Two-point correlators of color-singlet quark currents are studied in large-N_c limit and respectively saturated by an infinite tower of narrow resonances. The relations between masses and decay constants of variety of meson resonances in the energy range 0--3 GeV are verified from the string-like, linear mass spectrum for vector, axial-vector, scalar and pseudoscalar mesons with a universal slope. The way to match the universality with the Operator Product Expansion (OPE) is proposed. The necessity of small deviations from linearity in parameterization of the meson mass spectrum and their decay constants (wave function projections) is clearly proven from matching to OPE.
the Nonlinear Supersymmetry algebra in one-dimensional Quantum Mechanics is studied in its differential representation. Its structure is found to be determined by the type of conjugation operation (Hermitian conjugation or transposition) and described with the help of the Hamiltonian projection on the zero-mode subspace of supercharges. It is rigorously shown that the SUSY algebra with transposition symmetry is always polynomial in the Hamiltonian if supercharges represent differential operators of finite order. The appearance of the extended SUSY with several (complex or real) supercharges is analyzed in details and it is established that no more than two independent supercharges may generate a Nonlinear superalgebra which can be appropriately specified as N = 2 SUSY. In this case the non-trivial hidden symmetry operator is revealed and expressed as a non-linear function of the Hamiltonian on the physical state space. The full N = 2 Non-linear SUSY algebra includes "central charges" both polynomial and non-polynomial (due to a symmetry operator) in the Hamiltonian.

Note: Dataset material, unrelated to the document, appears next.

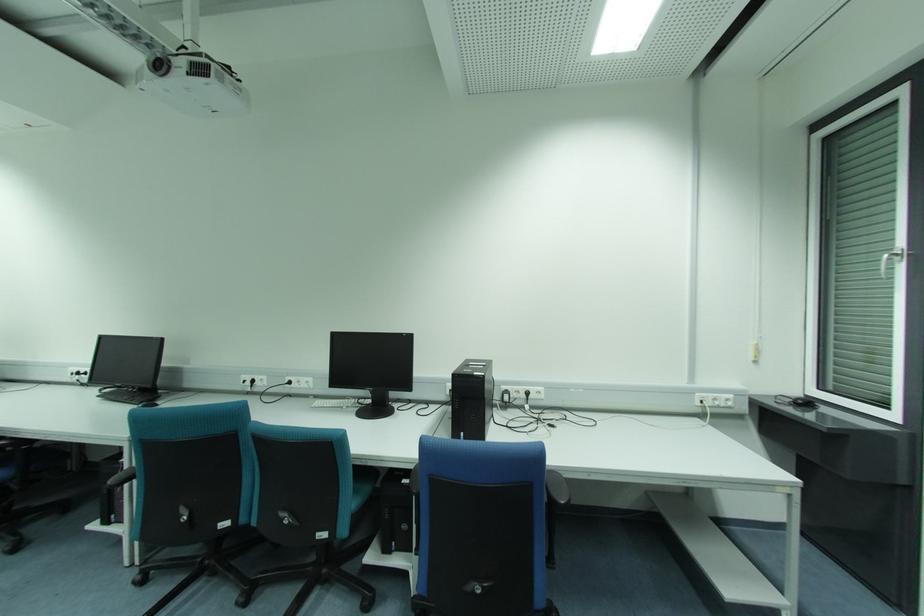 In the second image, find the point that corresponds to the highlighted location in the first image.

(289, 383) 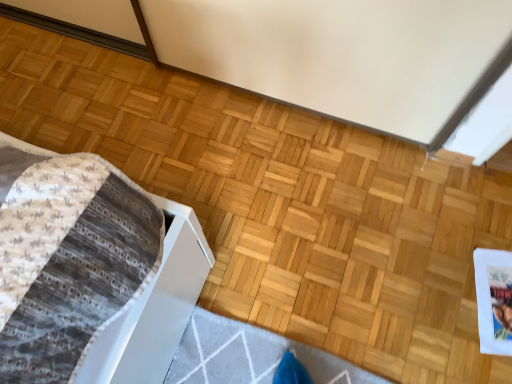 The image size is (512, 384). Identify the location of white paper comic book at lower right. (494, 300).

What do you see at coordinates (494, 300) in the screenshot?
I see `white paper comic book at lower right` at bounding box center [494, 300].

This screenshot has width=512, height=384. I want to click on white paper comic book at lower right, so (x=494, y=300). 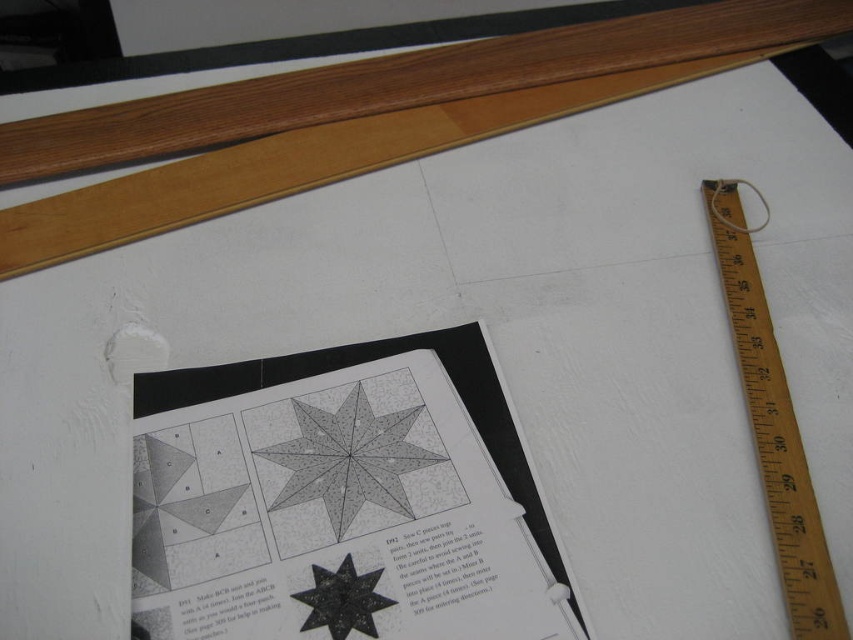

The occurrence or not of the Bose-Einstein Condensation for an ideal gas in the presence of a point-like impurity and a uniform field has been studied in D-dimensions with D=1,2,3. The result is that no Bose-Einstein condensation occurs in the absence of the impurities if D=2,3, whereas it takes place iff the impuruty is there and the corresponding critical temperature and density were also obtained.
A possible explanation for the appearance of light fermions and Higgs bosons on the four-dimensional domain wall is proposed. The mechanism of light particle trapping is accounted for by a self-interaction of five-dimensional pre-quarks. The induced relation between low-energy couplings for Yukawa and scalar field interactions allows to make certain predictions for light particle masses and couplings themselves, which might provide a signature at future experiments of the higher dimensional origin of particle physics. The fluctuation of the brane gives rise to a nearly sterile scalar particles, branons, which may be candidates for the dark matter.
The temporal evolution of the decay (ionization) probability has been studied for a model atom in D=1,2,3 spatial dimensions in the presence of a uniform field, i.e. static and homogeneous. The model atom consists in a non-relativistic point-like particle in the presence of a delta-like potential well. This model is shown to be exactly solvable and to exhibit infinitely many resonances, leading to deviations from the conventional exponential decay law of the survival probability of the initial atomic quantum state. Nearly stable atomic states always exist, no matter how weak is the uniform external field. Analytic as well as numerical estimates have been obtained for the decay rapidity of the atomic quantum states.